Source engine has allowed this forever, changing gravity on the fly. No reason it can't be implemented in other engines.
Cethin@lemmy.zip 1 year ago
Impressive for sure. They had to choose to not have a lot of things to do it though. They knew what they wanted and did it, which is smart.
kogasa@programming.dev 1 year ago
I have no game dev experience but I have a math and software background. I’m just curious about what “it gets weird at the poles” means. If I wanted to (abstractly) generate tiny square chunks of a large sphere, I would generate them as (proper) squares and then pass them through an explicit diffeomorphism to the associated region of the sphere, relying on the relative smallness to guarantee that the diffeomorphism doesn’t change things too much. From a game dev perspective, what approach do you take that causes issues at the poles?
BradleyUffner@lemmy.world 1 year ago
Imagine trying to find the intersections of a line or region as it crosses multiple cells of a non-euclidian “grid” near the poles where an entire axis can flip from one cell to the next.
kogasa@programming.dev 1 year ago
Are you suggesting using a stereographic projection? That seems like a bad idea. You wouldn’t want your projection to depend on the coordinate system. Am I missing a reason why you wouldn’t use proper, nonsingular spherical coordinates?

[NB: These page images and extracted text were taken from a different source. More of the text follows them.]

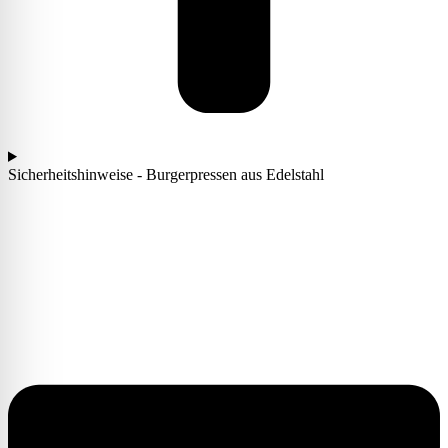
Sicherheitshinweise - Burgerpressen aus Edelstahl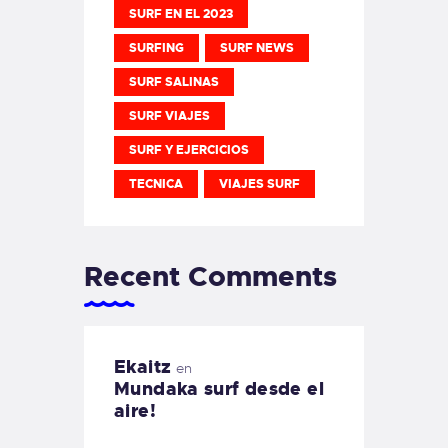
SURF EN EL 2023
SURFING
SURF NEWS
SURF SALINAS
SURF VIAJES
SURF Y EJERCICIOS
TECNICA
VIAJES SURF
Recent Comments
Ekaitz
en
Mundaka surf desde el
aire!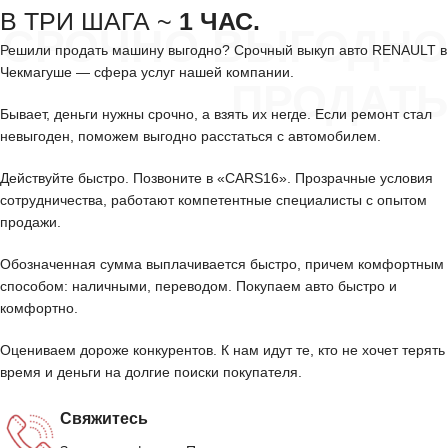
В ТРИ ШАГА ~
1 ЧАС.
СРОЧНО ВЫГОДНО
Решили продать машину выгодно? Срочный выкуп авто RENAULT в
Чекмагуше — сфера услуг нашей компании.
ПРОДАТЬ
Бывает, деньги нужны срочно, а взять их негде. Если ремонт стал
невыгоден, поможем выгодно расстаться с автомобилем.
Действуйте быстро. Позвоните в «CARS16». Прозрачные условия
сотрудничества, работают компетентные специалисты с опытом
продажи.
Обозначенная сумма выплачивается быстро, причем комфортным
способом: наличными, переводом. Покупаем авто быстро и
комфортно.
Оцениваем дороже конкурентов. К нам идут те, кто не хочет терять
время и деньги на долгие поиски покупателя.
Свяжитесь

BradleyUffner@lemmy.world 1 year ago
Games, support libraries, and engines don’t really support spherical coordinate systems. If you don’t want to write everything from scratch, you gotta go Cartesian.
TheDarkKnight@lemmy.world 1 year ago
I guess though I mean it is expected at this stage of game development for this genre to have seamless planet travel. Like it didn’t have to be NMS or Elite Dangerous, they could’ve copied something like how Jedi Fallen Order did it, where basically your ship takes off from the planet, jumps to hyperspace and loads the next one during hyperspace and lets you know when you’re ‘arriving’ (aka when the destination is loaded). It ends up being the same thing as what Starfield basically does but handles it much more deftly.
Idk, just saying there’s better ways they could’ve handled it even if the engine couldn’t handle seamless planet travel in a traditional sense.